Saturday

notes from the tour

her sister died and became a tornado. the dead tornado's sister took the last spot at the campsite that night. is it okay if they sleep here, Laura? sure, she told the park ranger. and give them that hand-rolled cigarette, Bill. neither of us really wanted it but it seemed rude somehow to refuse. like she had offered us a freshly slaughtered guinea pig in peru and we would be insulting her people to snub the gift. she's homeless and sleeps here and other sites along the coast for $3 a night. up and down the beaches with a yoga mat and her crap...she surveys it and shakes her dirt-thick, dirty blond hair. "i have too much stuff. I need to get rid of some of my clutter."

she can fit all of her belongings into a small shopping cart.

Time! Now you know.

there's something strange about the distribution of time. there are supposed to be 24 hours in every day, measured in the same way the world over by factory-inspected clocks.
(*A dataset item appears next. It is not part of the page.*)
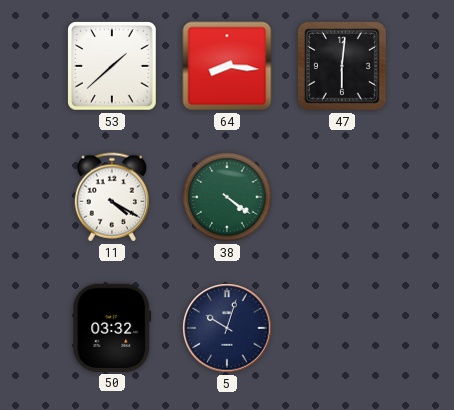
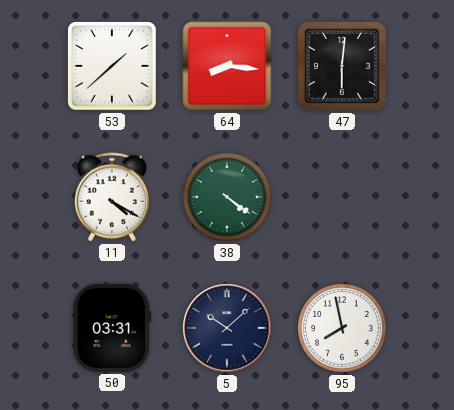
50: 03:32 -> 03:31
5: 10:03 -> 10:08
95: none -> 7:58
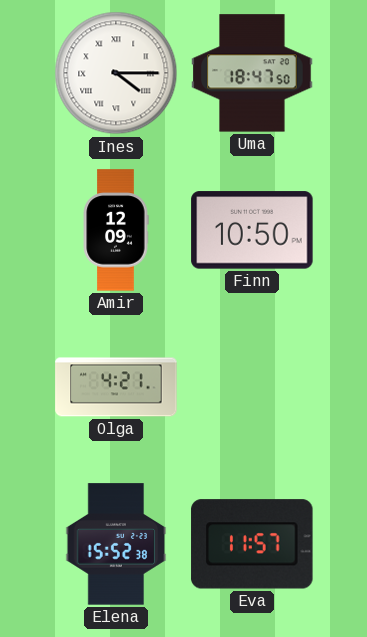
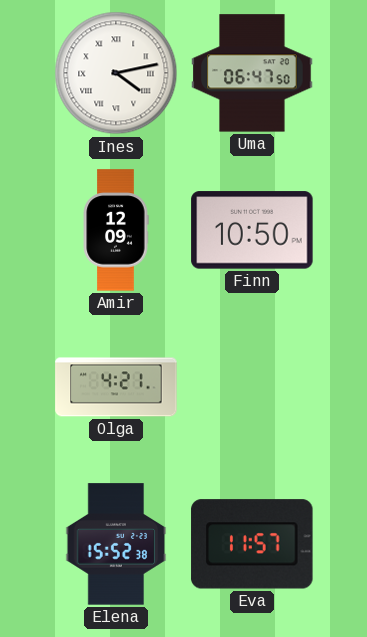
Ines: 4:15 -> 4:13
Uma: 18:47 -> 06:47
clocks must be a part of the conspiracy.

lately, i feel like my time has shifted--jumped off the tracks it was on. as though i were a person once, became a character in a book, and am now a person again--but without a past. all of that got trapped in the book's chapters, in that track of time.
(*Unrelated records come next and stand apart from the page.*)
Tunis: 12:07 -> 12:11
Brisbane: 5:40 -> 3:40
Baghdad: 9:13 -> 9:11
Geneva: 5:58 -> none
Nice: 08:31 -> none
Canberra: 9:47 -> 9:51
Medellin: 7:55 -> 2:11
there are globs of time, dense little pockets that you have to purposefully work yourself thru. everything sticks, cement-like in your memory. molasses in the winter. then, patches as light and thin as new ice on a fall pond. you can't trust anything, the experiences are moving too quickly to get things properly underfoot. memories don't form as cleanly...a thin fur covers the conversations, blurring what was said, how you felt. i've been ice-skating through the last few weeks. but things are starting to firm up a bit.

funny. "Time" by rolling stones came on as i typed this.